Rice jokes about sunburn as England battle World Cup heat in Florida
Declan Rice’s sunburn drew laughs, but England’s Florida camp showed a bigger concern: heat, humidity and weather delays are now shaping World Cup preparation.

Declan Rice could smile about the sunburn, but England’s World Cup build-up in Florida underlined a far sharper reality: elite football is being reworked around extreme heat. The Arsenal midfielder, 27, was left visibly pink after an England photoshoot with World Cup sponsors and broadcasters, and his mother quickly told him off for getting burned.
England have spent the run-up to the tournament trying to harden themselves for conditions they do not normally face in Europe. Thomas Tuchel has admitted his squad are not used to the heat and humidity expected across North America, and England have turned to Team GB experts and other specialists to help players cope with the climate in West Palm Beach and beyond.
That preparation has gone well beyond a standard training camp. Players were due to fly to Miami for a 10-day hot-weather acclimatisation block before heading into the tournament, with recovery, hydration and session planning all adjusted to reduce the strain of training in oppressive humidity. Rice’s photoshoot mishap became a talking point because it was easy to see, but England’s staff have treated the broader issue as a performance problem as much as a comfort issue.

The conditions were impossible to ignore again in Orlando, where England’s final warm-up against Costa Rica was delayed by an hour because of weather.
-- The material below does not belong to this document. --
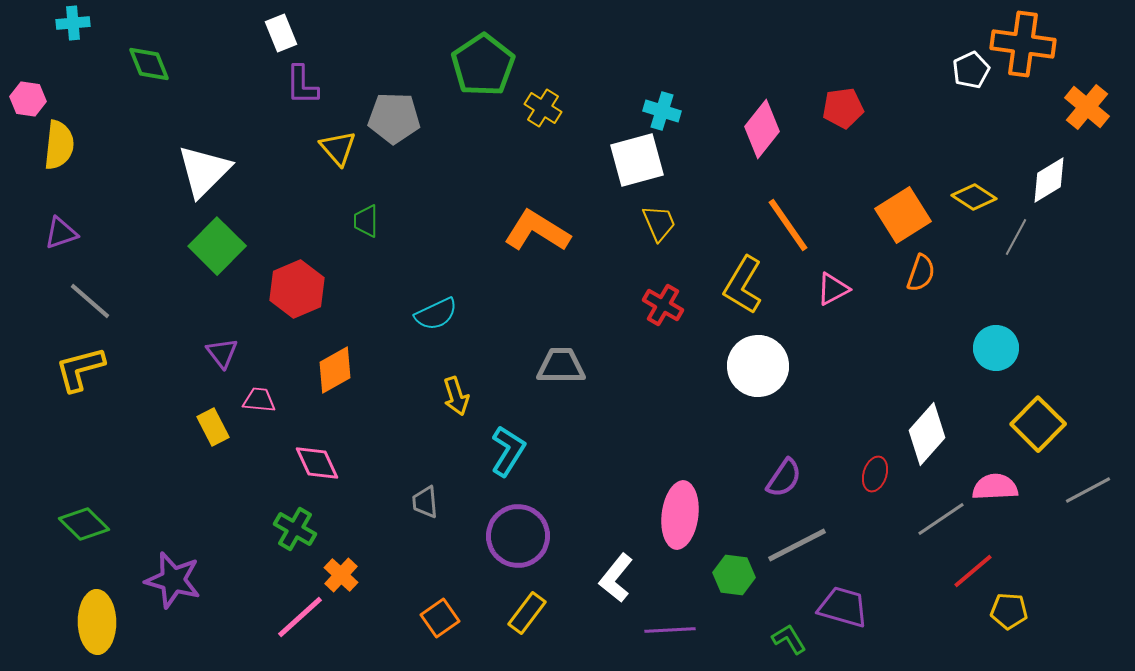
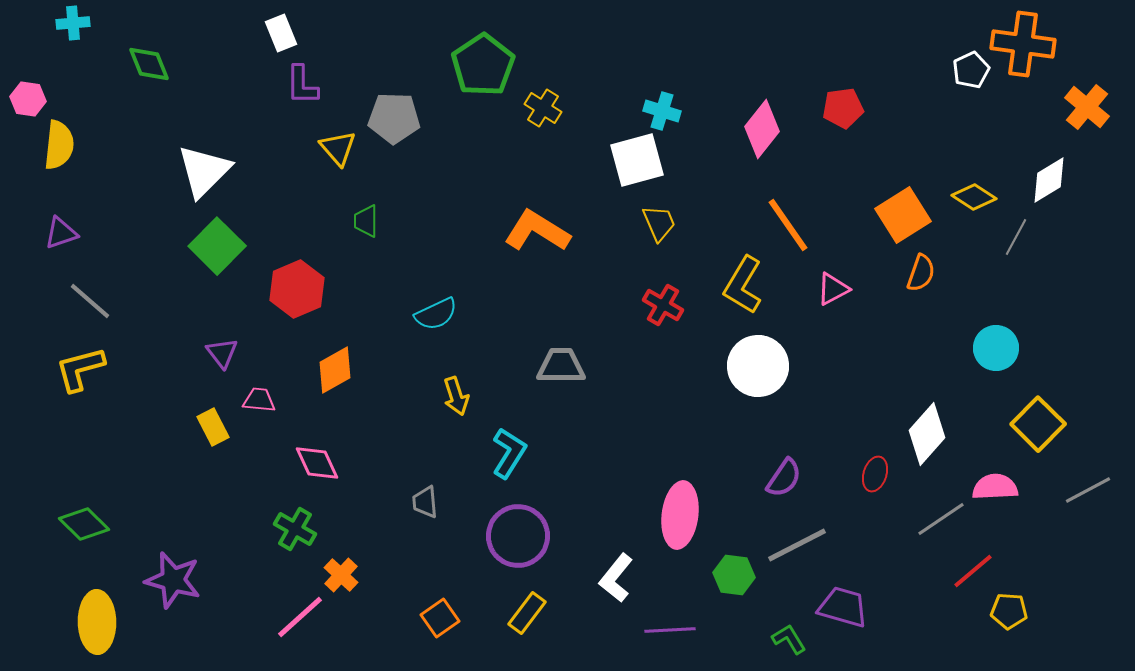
cyan L-shape at (508, 451): moved 1 px right, 2 px down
Once the match got under way, Rice opened the scoring after 10 minutes and Anthony Gordon and Ollie Watkins added further goals in a 3-0 win. It was a useful reminder that England are now building for tournaments in which heat, storm delays and recovery windows can matter as much as tactics.
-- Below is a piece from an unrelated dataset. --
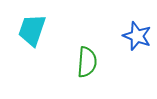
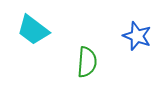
cyan trapezoid: moved 1 px right; rotated 72 degrees counterclockwise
Rice later said England had adapted to the heat, but the wider picture remains unsettled. With the World Cup opener against Croatia set for 17 June 2026, England’s experience in Florida has raised the same question confronting every team heading to the United States, Mexico and Canada: how much risk should athletes be asked to absorb as football keeps chasing bigger summer tournaments in harsher conditions?